[[ RECORDS PROVIDED, beginning ]]

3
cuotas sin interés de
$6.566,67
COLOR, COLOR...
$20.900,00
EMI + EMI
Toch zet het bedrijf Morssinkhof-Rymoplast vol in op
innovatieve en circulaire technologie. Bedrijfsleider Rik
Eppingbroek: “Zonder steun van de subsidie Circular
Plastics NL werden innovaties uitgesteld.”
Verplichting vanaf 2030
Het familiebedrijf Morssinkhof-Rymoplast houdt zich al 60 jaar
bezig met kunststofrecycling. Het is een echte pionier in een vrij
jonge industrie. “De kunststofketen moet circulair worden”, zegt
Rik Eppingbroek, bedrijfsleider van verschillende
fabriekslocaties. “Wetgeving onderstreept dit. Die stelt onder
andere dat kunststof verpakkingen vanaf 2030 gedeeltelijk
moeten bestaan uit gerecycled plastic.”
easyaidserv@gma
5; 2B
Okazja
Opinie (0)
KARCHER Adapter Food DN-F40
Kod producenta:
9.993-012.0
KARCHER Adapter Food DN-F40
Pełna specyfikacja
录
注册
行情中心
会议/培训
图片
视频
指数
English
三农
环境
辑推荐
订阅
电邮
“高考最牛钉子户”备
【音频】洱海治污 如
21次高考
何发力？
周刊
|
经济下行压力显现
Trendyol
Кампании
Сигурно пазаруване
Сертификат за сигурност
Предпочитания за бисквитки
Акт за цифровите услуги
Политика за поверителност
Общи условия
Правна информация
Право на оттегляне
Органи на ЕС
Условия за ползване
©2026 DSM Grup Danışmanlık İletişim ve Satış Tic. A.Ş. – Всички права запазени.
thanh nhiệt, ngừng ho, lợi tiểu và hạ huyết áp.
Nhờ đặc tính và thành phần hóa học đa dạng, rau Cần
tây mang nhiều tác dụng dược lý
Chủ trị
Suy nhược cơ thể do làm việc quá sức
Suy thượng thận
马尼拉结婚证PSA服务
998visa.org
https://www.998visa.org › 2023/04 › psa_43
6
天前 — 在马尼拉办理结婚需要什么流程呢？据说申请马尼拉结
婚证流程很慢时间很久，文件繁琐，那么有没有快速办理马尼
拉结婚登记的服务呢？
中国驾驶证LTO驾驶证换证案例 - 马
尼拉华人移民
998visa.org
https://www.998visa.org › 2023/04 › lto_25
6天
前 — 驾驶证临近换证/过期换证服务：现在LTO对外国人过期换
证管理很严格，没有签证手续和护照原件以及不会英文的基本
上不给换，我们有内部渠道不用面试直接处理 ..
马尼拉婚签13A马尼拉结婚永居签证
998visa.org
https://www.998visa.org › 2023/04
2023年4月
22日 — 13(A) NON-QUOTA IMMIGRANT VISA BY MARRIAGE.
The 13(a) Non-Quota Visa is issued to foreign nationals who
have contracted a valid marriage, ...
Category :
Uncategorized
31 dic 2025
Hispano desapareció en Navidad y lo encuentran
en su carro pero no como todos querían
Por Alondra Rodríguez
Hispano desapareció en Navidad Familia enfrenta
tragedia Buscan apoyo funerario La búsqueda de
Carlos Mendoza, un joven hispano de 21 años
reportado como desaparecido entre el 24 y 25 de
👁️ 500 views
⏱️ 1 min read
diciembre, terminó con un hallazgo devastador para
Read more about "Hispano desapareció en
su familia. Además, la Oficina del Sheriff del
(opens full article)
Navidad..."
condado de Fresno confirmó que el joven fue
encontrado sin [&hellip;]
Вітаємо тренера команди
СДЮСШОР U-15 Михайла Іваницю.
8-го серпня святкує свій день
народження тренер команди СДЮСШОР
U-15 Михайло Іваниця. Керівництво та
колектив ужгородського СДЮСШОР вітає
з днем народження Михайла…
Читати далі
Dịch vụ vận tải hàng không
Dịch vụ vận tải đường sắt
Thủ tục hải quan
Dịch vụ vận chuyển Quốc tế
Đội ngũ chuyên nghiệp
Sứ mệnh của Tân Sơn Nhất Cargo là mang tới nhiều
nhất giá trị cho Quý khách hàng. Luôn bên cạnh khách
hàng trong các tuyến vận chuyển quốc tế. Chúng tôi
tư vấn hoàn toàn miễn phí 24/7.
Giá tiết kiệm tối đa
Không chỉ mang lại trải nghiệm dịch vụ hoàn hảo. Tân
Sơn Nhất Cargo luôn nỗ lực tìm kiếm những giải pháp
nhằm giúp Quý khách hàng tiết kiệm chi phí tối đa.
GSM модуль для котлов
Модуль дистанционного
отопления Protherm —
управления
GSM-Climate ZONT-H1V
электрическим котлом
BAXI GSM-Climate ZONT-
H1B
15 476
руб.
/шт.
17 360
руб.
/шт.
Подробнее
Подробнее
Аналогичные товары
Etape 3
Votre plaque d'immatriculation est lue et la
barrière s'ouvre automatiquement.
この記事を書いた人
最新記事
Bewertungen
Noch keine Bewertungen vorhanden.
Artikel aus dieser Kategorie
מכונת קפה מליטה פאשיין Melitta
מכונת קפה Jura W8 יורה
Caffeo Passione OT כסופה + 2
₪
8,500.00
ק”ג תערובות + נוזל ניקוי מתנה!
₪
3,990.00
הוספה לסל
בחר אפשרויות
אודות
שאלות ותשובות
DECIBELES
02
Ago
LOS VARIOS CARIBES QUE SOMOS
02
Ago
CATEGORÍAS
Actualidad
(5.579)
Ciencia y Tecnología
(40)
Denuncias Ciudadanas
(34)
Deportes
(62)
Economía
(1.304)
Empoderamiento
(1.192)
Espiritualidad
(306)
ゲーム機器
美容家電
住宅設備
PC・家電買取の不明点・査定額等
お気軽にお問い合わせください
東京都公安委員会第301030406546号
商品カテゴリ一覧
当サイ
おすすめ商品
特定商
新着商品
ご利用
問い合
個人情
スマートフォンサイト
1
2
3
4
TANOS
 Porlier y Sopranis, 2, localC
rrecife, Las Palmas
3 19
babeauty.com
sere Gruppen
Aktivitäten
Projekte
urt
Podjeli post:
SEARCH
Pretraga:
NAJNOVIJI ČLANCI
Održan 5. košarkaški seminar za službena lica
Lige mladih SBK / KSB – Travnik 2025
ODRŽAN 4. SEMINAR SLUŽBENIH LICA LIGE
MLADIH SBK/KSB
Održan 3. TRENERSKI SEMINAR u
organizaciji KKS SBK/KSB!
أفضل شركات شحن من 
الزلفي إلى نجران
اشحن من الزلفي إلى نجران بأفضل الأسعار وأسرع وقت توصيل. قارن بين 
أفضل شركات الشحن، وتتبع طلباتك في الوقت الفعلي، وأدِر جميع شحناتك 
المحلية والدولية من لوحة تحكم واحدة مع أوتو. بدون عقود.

[[ RECORDS PROVIDED, end ]]

WORK TASK » "Climate" is the word to look for; copy every line of the data that has it.

ANSWER TO THIS EXERCISE »
GSM-Climate ZONT-H1V
BAXI GSM-Climate ZONT-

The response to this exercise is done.